Ryan Shuck: It didn’t have much to do with the songs being done, but more to do with the business end – deals and issues that didn’t pertain to music. We got caught up in a bunch of extraneous bullshit that prevented us from releasing the record when we wanted to, which had to do with the business structure of how we wanted to release the album. It’s not that we didn’t utilize the time – we wrote the Dead by Sunrise record at the same time.
SS: Any specifics?
RS: We were going from a larger label to a much larger technology company. We started a new company called Level 7 with an executive named Henry Nicholas and a company called Broadcom. We were encouraged to create a new distribution platform. It would have brought economics back into music and changed everything. But now, [Nicholas] is under serious fire from the government, and that froze our ability to perform for that company. We scrambled and changed our plan, and now we’re doing it the more traditional route.
SS: What ideas did you have to change the industry?
RS: I can’t give a lot of details because some of it is proprietary information, but let’s just say we would have had Apple in our sights, and it would have been ugly.
SS: How did Julien-K form?
RS: We sort of faded into Julien-K out of the disintegration of Orgy. We didn’t know that Orgy was going to not talk to each other for three years.
SS: Was that around the Punk Statik Paranoia phase?
RS: Yeah. Punk Statik Paranoia was a record that we didn’t really intend to put out. It was really a B-side record, and it got cobbled together and brought out without a lot of us signing off on it. It was during those sessions and in trying to do a third record when the band reached a level of out of controlness that would have made Motley Crue proud. We stopped calling each other, did a lot of drugs, and there was excess everywhere. We were successful, so we could do that.
None of us have quit Orgy – it’s still a band and we’re still friends – but Amir and I just kept writing. We’re the electronic guys in the band, the Depeche Mode guys, much more likely to write it on our keyboards. Orgy made it more rock. So Julien-K became this electronic side project we were working on, and we imagined the name as an alter ego to Orgy, an android persona that we could go out and have a dual life under. It ended up becoming the main focus.
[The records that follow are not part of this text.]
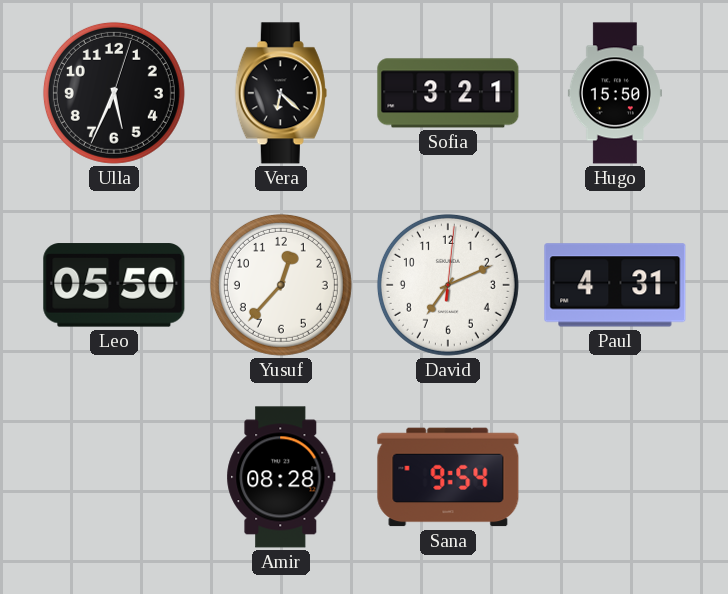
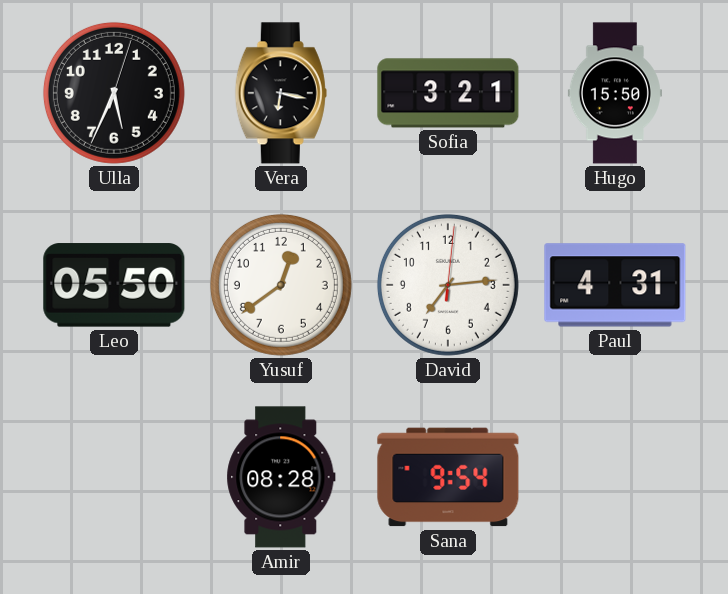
Vera: 6:22 -> 6:17
Yusuf: 12:37 -> 12:39
David: 7:11 -> 7:14
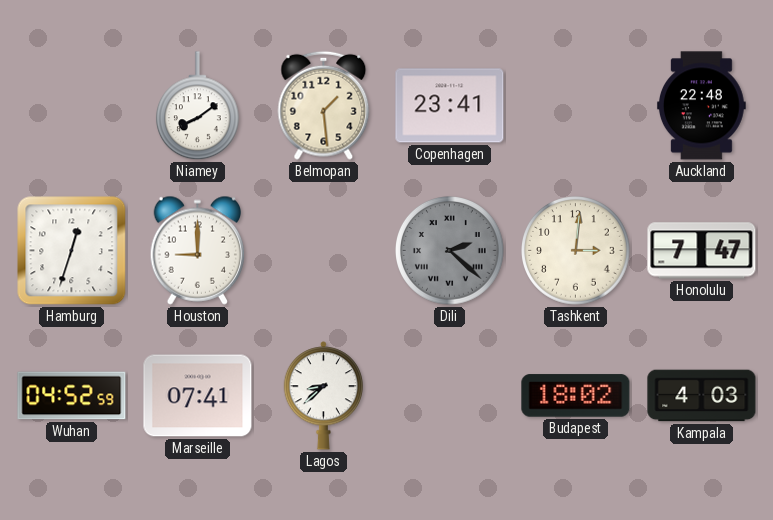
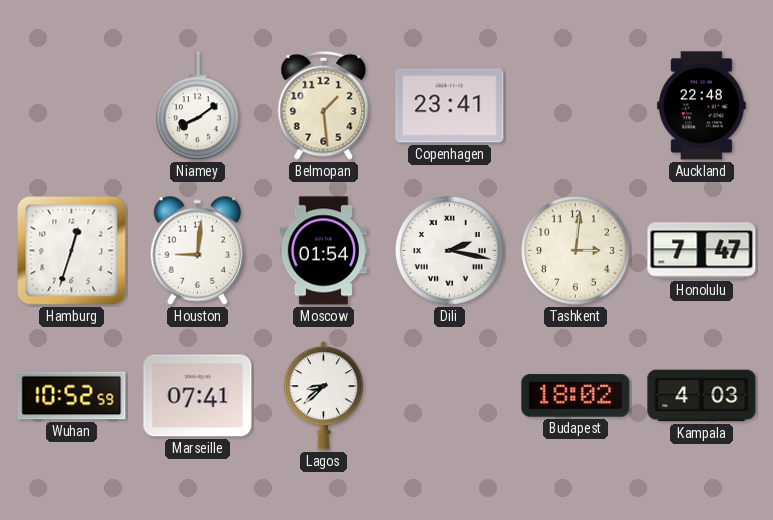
Houston: 9:00 -> 9:01
Moscow: none -> 01:54
Dili: 2:22 -> 2:17
Dili dial: grey -> white
Wuhan: 04:52 -> 10:52
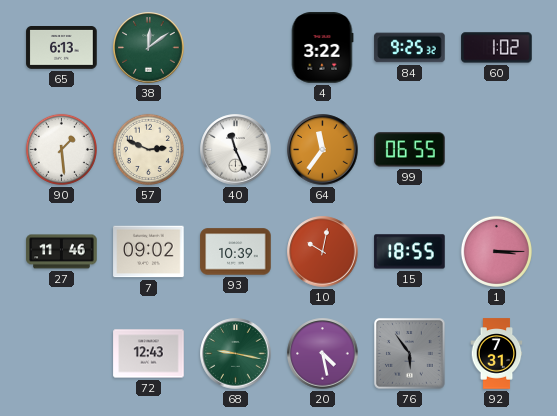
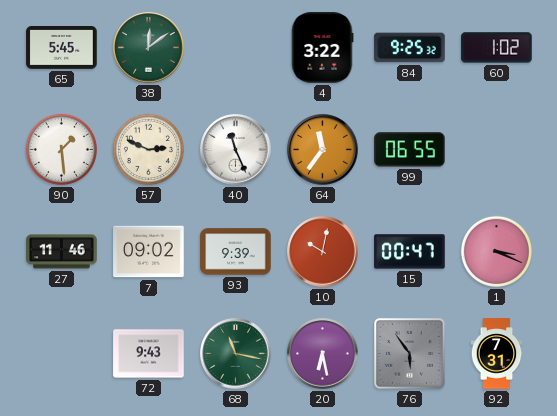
65: 6:13 -> 5:45
93: 10:39 -> 9:39
15: 18:55 -> 00:47
1: 3:15 -> 3:19
72: 12:43 -> 9:43
68: 9:17 -> 11:17
20: 4:28 -> 6:28
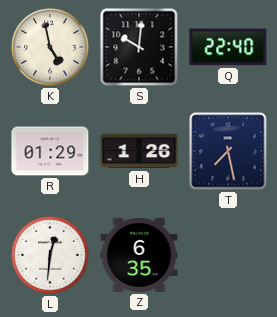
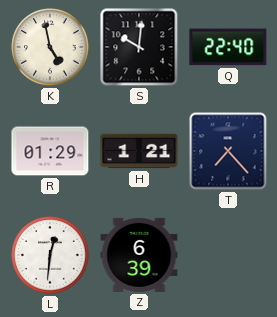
H: 1:26 -> 1:21
T: 7:28 -> 7:23
Z: 6:35 -> 6:39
SS: Aside from Depeche Mode, Daft Punk, and a few other exceptions, there’s really an absence of electronic groups in the mainstream that avoid using guitars and live drums as an almost disclaimer. Whereas Orgy was more of a rock band that used electronics, Julien-K seems more like an electronic act that occasionally uses guitars.
RS: Yeah, I think you accurately described what we’re doing. We write from a totally electronic standpoint. Occasionally, we need guitars on something, but there are a lot of songs on the record which have no guitars at all. Orgy would have never done that.
I think that I agree; there aren’t many prominent bands that are at their core electronic. What we’re trying to do with Julien-K is be that electronic band, that flag-bearer. Our creed is that we want this to be passionate, honest music, with lyrics that you can actually get into that are real, that are my diary. We want to have melody. We want to deliver songs. We don’t want to just be so abstract and have such fuck you attitude; we do want these songs to work in a pop sense.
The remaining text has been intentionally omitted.